Yesterday, I joined the 0x00sec IRC channel and, as many other times, @dtm come up with an interesting concept… and I had to try. The idea was pretty challenging and I have not completely come up with a full implementation but I manage to get a minimal Proof of Concept program to illustrate the concept and, maybe, to be used as a starting point for other people more interested in the topic than me.
The IBI Crypter
Sure, we were talking about crypters and I named mine IBI crypter. IBI stands for Instruction by Instruction Crypter, and that is the concept. Instead of decrypting the whole application at once or even a block, this crypter tries to decrypt just the instruction that has to be executed at any time. After running that instruction, the code is immediately crypted again so a live memory dump of the process will still be encrypted. This is why I’m referring to this concept as a JIT (Just in Time) crypter.
During our discussion we realised that the problem is not trivial, and I have to admit that it is more challenging that I initially expected. I’ll let you know about the issues at the end of this paper.
Before diving into the code, let me explain you how the crypter works.
An Embedded Debugger
The idea is pretty simple. We start with a program with some crypted sections. The program starts tracing itself and sets a break point at the first function to run. Once that function is executed, the program execution will stop and the embedded debugger will take control. Then it will decrypt the next instruction to run and, after that, it will execute that instruction.
Once the instruction is executed, the debugger will take control again of the process, it will crypt again the instruction just executed and repeat the process until the code is completely executed.

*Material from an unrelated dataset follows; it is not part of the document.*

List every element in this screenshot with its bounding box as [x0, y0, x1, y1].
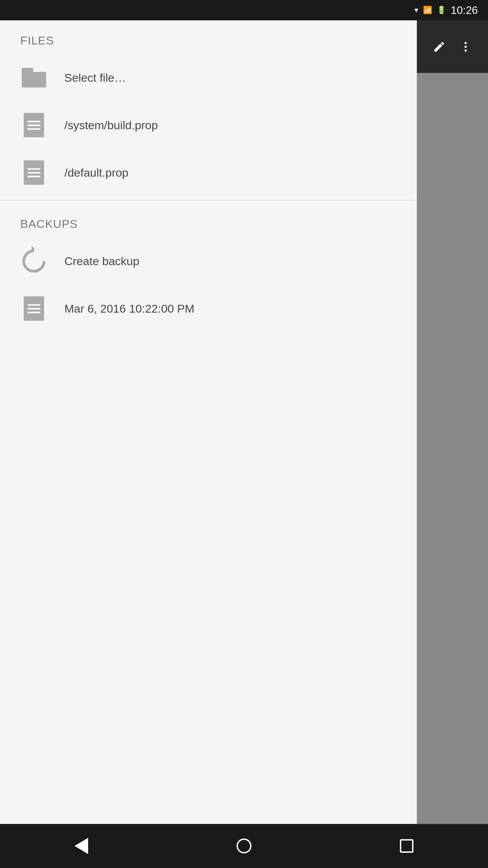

The concept is pretty simple but the implementation is not that trivial as we will see in a while.
To follow the rest of the paper, it may be useful for you to also read this other text:
Breakpoints on Intel Processors
As we already know how to trace a program and access its memory and registers (yes, you should read the link I have just mentioned), we only need to know how to set a break point. Again the concept itself is pretty simple, at least for the traditional way of setting breakpoints.
Breakpoints make use of the processor instruction int 3
(opcode 0xcc). This is a 1 byte processor instruction and stops the current processor execution and runs some code defined by us. So, the process to set a break point is as follows:
- Store the content at the memory address where we want to set our break point.
- Write the
int 3
instruction in that address. - Run the program
Whenever the program reaches the int 3
instruction, the program will stop at that point and our code will take control and it can do whatever it needs to do, in our case, decrypt the code to execute.
Once we are done, we have to do a couple more things to restore the execution of the original program:
- Copy back the original byte (the one we stored when we set the break point) in their original position.
- Decrease the
IP
(Instruction Pointer). As you know, theIP
always points to the next instruction to be executed. In this case, this is the address of our breakpoint plus 1 (the size of theint 3
instruction). We want to decrease it in order to run the original instruction (that we broke injecting theint 3
opcode). - Give control back to the original process, or ask the process to just run the next instruction.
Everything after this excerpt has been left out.